E allora rewind, riavvolgiamo il nastro. Succede che, dopo una prima tranche dell'inchiesta sulla strage, la Procura decide di ampliare il raggio del sospetto. Tre giorni fa partono 23 avvisi di garanzia, agli atti anche quell'intercettazione da brivido. «Parole sottolinea Gianluca Tanda, portavoce dei parenti che sono lo specchio del disastro dei primi soccorsi. Ora queste persone, se hanno una coscienza, devono dimettersi. Non una soltanto, tutti devono dimettersi perché potrebbero fare altri danni». Quello delle dimissioni è il mantra di chi ha attraversato l'inferno di Rigopiano. Le chiede anche Mario Tinari, papà di Jessica, morta là sotto: «Siamo di fronte a gente che si è dimostrata superficiale, non attenta ai compiti che doveva svolgere». Non riesce a crederci Francesco Di Michelangelo, cugino del piccolo Samuel, che sotto le macerie ha perso la mamma e il papà. «Il bimbo dice Francesco almeno all'apparenza sta bene. E' molto coccolato, ma sente la mancanza dei suoi genitori. Non so se questa gente si renda conto di cosa e soprattutto di chi l'hanno privato. Del bene e del sostegno più grande. Avrebbero dovuto provvedere a pulire la strada, ma per loro Rigopiano era solo una scocciatura».

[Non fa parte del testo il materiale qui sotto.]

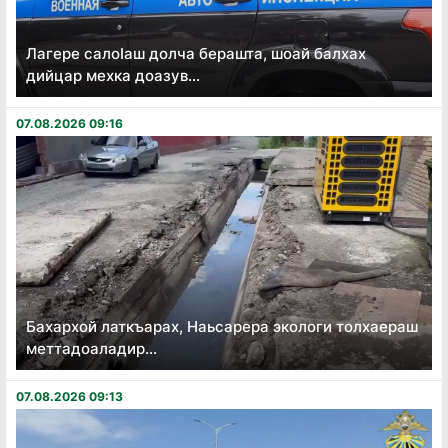
Лагере салоӏаш долча берашта, шоай балхах
дийцар мехка доазув...
07.08.2026 09:16
Бахархой латкъарах, Наьсарера экологи толхаераш
меттадоаладир...
07.08.2026 09:13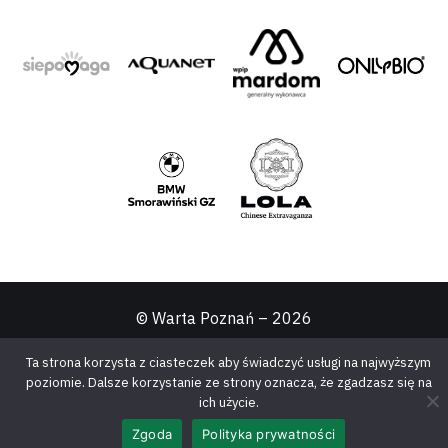
© Warta Poznań –
2026
Ta strona korzysta z ciasteczek aby świadczyć usługi na najwyższym
poziomie. Dalsze korzystanie ze strony oznacza, że zgadzasz się na
ich użycie.
Zgoda
Polityka prywatności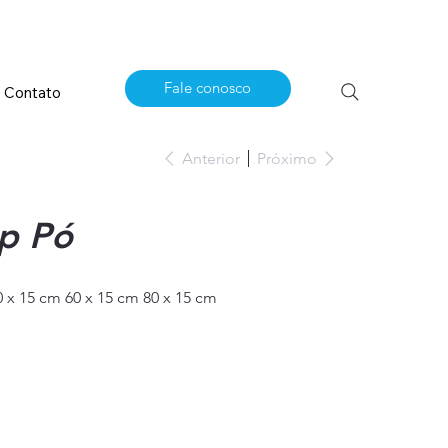
Fale conosco
Contato
Anterior
Próximo
op Pó
0 x 15 cm 60 x 15 cm 80 x 15 cm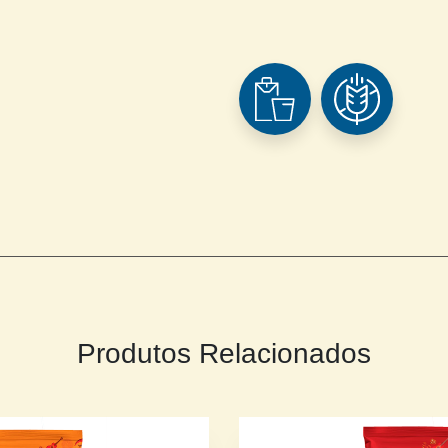
Produtos Relacionados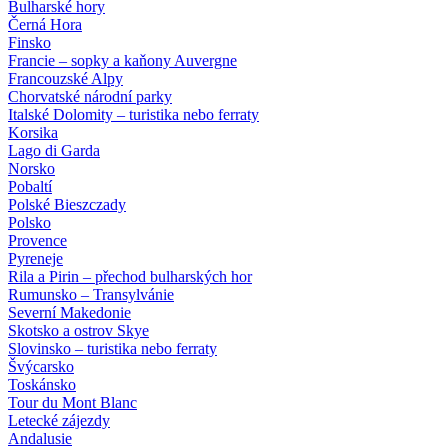
Bulharské hory
Černá Hora
Finsko
Francie – sopky a kaňony Auvergne
Francouzské Alpy
Chorvatské národní parky
Italské Dolomity – turistika nebo ferraty
Korsika
Lago di Garda
Norsko
Pobaltí
Polské Bieszczady
Polsko
Provence
Pyreneje
Rila a Pirin – přechod bulharských hor
Rumunsko – Transylvánie
Severní Makedonie
Skotsko a ostrov Skye
Slovinsko – turistika nebo ferraty
Švýcarsko
Toskánsko
Tour du Mont Blanc
Letecké zájezdy
Andalusie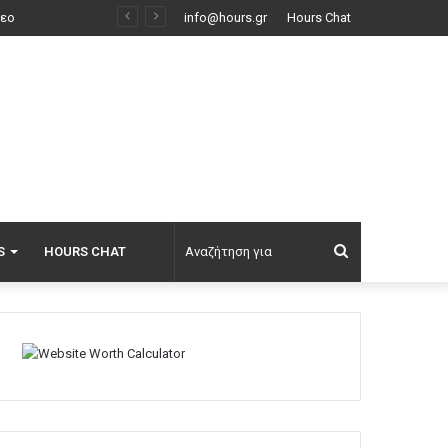
Αποκαλύψεις Telegraph για τον Ινφαντίνο: Η εξαψήφια αποζημίωση σε πρώην εργαζόμενη της UEFA και η φερόμενη σχέση τους
info@hours.gr
Hours Chat
Αναζήτηση
S
HOURS CHAT
για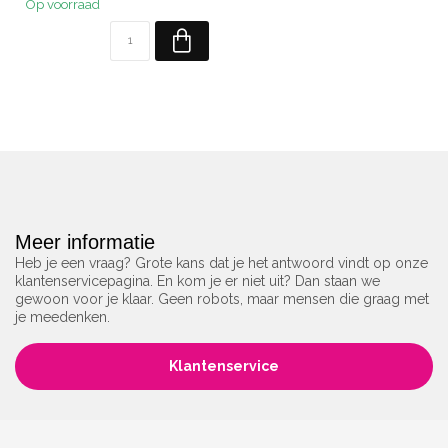
Op voorraad
Meer informatie
Heb je een vraag? Grote kans dat je het antwoord vindt op onze
klantenservicepagina. En kom je er niet uit? Dan staan we
gewoon voor je klaar. Geen robots, maar mensen die graag met
je meedenken.
Klantenservice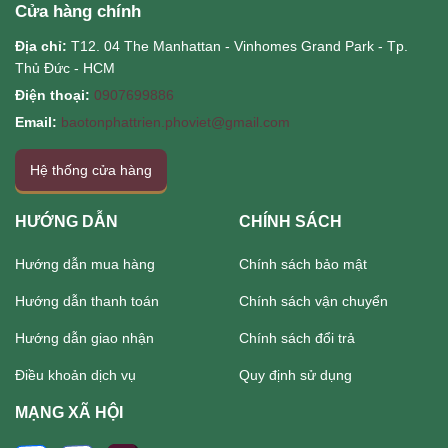
Cửa hàng chính
Địa chỉ:
T12. 04 The Manhattan - Vinhomes Grand Park - Tp.
Thủ Đức - HCM
Điện thoại:
0907699886
Email:
baotonphattrien.phoviet@gmail.com
Hệ thống cửa hàng
HƯỚNG DẪN
CHÍNH SÁCH
Hướng dẫn mua hàng
Chính sách bảo mật
Hướng dẫn thanh toán
Chính sách vận chuyển
Hướng dẫn giao nhận
Chính sách đổi trả
Điều khoản dịch vụ
Quy định sử dụng
MẠNG XÃ HỘI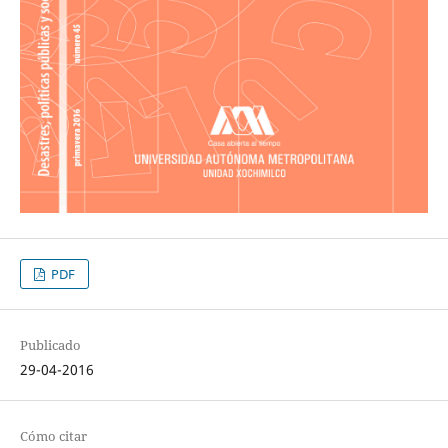
PDF
Publicado
29-04-2016
Cómo citar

Nella tragedia ha perso tutti e due i genitori anche Marco Foresta. «L'intercettazione commenta - è la dimostrazione del menefreghismo e della mancanza di professionalità con cui è stato gestito il tutto sin dall'inizio. Per quanto riguarda il funzionario della Provincia che veniva scocciato dall'allarme Rigopiano voglio vederlo negli occhi. Un paio di settimane fa, in occasione di un sit-in, io e altri parenti l'abbiamo cercato. Abbiamo bussato alla porta del suo ufficio, c'è stato subito detto che non c'era. In realtà si era chiuso dentro per non incontrarci». Per Alessio Feniello, papà di Stefano, il cui nome la macchina dei soccorsi aveva inserito inizialmente nella lista dei sopravvissuti, per poi spostarlo a quello dei morti: «Se quella frase è vera, come purtroppo lo è, siamo di fronte all'incredibile e vanno presi provvedimenti. Queste sono le persone che dovrebbero tutelarci. Parlo del dirigente stradale come anche dell'ex prefetto Provolo. Sto ancora aspettando, a tal proposito, una risposta del ministro Marco Minniti sul suo trasferimento-promozione a Roma.
Dimissioni, ma di chi? A parte il prefetto Provolo, sono ancora al loro posto il sindaco di Farindola Ilario Lacchetta (competente su Rigopiano), il presidente della Provincia Antonio Di Marco, i funzionari della Prefettura che non capirono nulla della gravità dell'allarme. Via, tutti via, chiedono oggi le vittime, dirette o indirette, del resort.